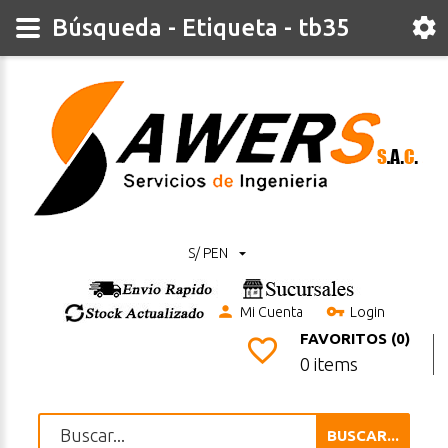
Búsqueda - Etiqueta - tb35
S/ PEN
Mi Cuenta
Login
FAVORITOS (0)
0 items
BUSCAR...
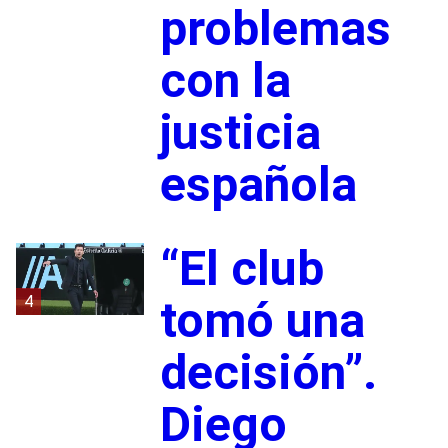
problemas
con la
justicia
española
“El club
4
tomó una
decisión”.
Diego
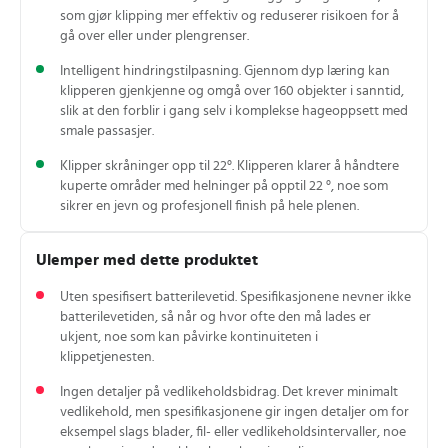
som gjør klipping mer effektiv og reduserer risikoen for å
gå over eller under plengrenser.
Intelligent hindringstilpasning. Gjennom dyp læring kan
klipperen gjenkjenne og omgå over 160 objekter i sanntid,
slik at den forblir i gang selv i komplekse hageoppsett med
smale passasjer.
Klipper skråninger opp til 22°. Klipperen klarer å håndtere
kuperte områder med helninger på opptil 22 °, noe som
sikrer en jevn og profesjonell finish på hele plenen.
Ulemper med dette produktet
Uten spesifisert batterilevetid. Spesifikasjonene nevner ikke
batterilevetiden, så når og hvor ofte den må lades er
ukjent, noe som kan påvirke kontinuiteten i
klippetjenesten.
Ingen detaljer på vedlikeholdsbidrag. Det krever minimalt
vedlikehold, men spesifikasjonene gir ingen detaljer om for
eksempel slags blader, fil- eller vedlikeholdsintervaller, noe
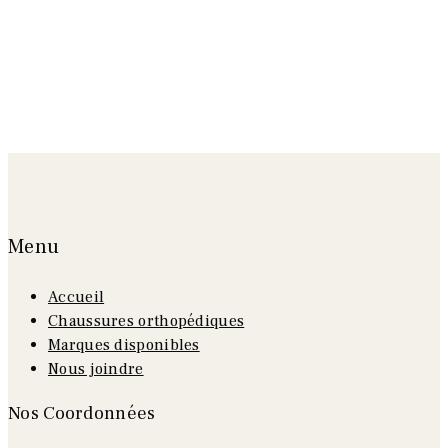
Menu
Accueil
Chaussures orthopédiques
Marques disponibles
Nous joindre
Nos Coordonnées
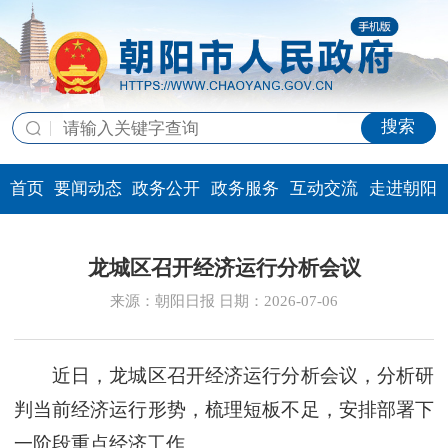
搜索
首页
要闻动态
政务公开
政务服务
互动交流
走进朝阳
龙城区召开经济运行分析会议
来源：朝阳日报 日期：2026-07-06
近日，龙城区召开经济运行分析会议，分析研
判当前经济运行形势，梳理短板不足，安排部署下
一阶段重点经济工作。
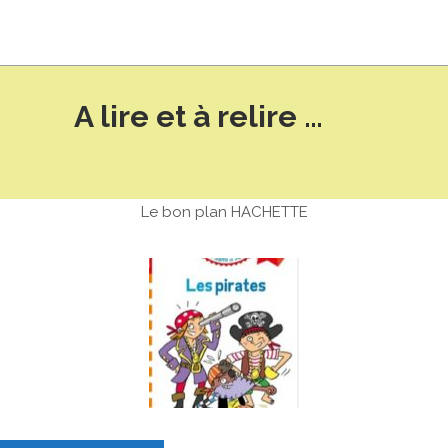
A lire et à relire …
Le bon plan HACHETTE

++++

Every entry must be transcribed exactly. Pictures do not belong in the copy.

### THE ANSWER
Búsqueda - Etiqueta - tb35
S/ PEN
Mi Cuenta
Login
FAVORITOS (0)
0 items
BUSCAR...
problemas
con la
justicia
española
“El club
4
tomó una
decisión”.
Diego
som gjør klipping mer effektiv og reduserer risikoen for å
gå over eller under plengrenser.
Intelligent hindringstilpasning. Gjennom dyp læring kan
klipperen gjenkjenne og omgå over 160 objekter i sanntid,
slik at den forblir i gang selv i komplekse hageoppsett med
smale passasjer.
Klipper skråninger opp til 22°. Klipperen klarer å håndtere
kuperte områder med helninger på opptil 22 °, noe som
sikrer en jevn og profesjonell finish på hele plenen.
Ulemper med dette produktet
Uten spesifisert batterilevetid. Spesifikasjonene nevner ikke
batterilevetiden, så når og hvor ofte den må lades er
ukjent, noe som kan påvirke kontinuiteten i
klippetjenesten.
Ingen detaljer på vedlikeholdsbidrag. Det krever minimalt
vedlikehold, men spesifikasjonene gir ingen detaljer om for
eksempel slags blader, fil- eller vedlikeholdsintervaller, noe
Menu
Accueil
Chaussures orthopédiques
Marques disponibles
Nous joindre
Nos Coordonnées
搜索
首页
要闻动态
政务公开
政务服务
互动交流
走进朝阳
龙城区召开经济运行分析会议
来源：朝阳日报 日期：2026-07-06
近日，龙城区召开经济运行分析会议，分析研
判当前经济运行形势，梳理短板不足，安排部署下
一阶段重点经济工作。
A lire et à relire …
Le bon plan HACHETTE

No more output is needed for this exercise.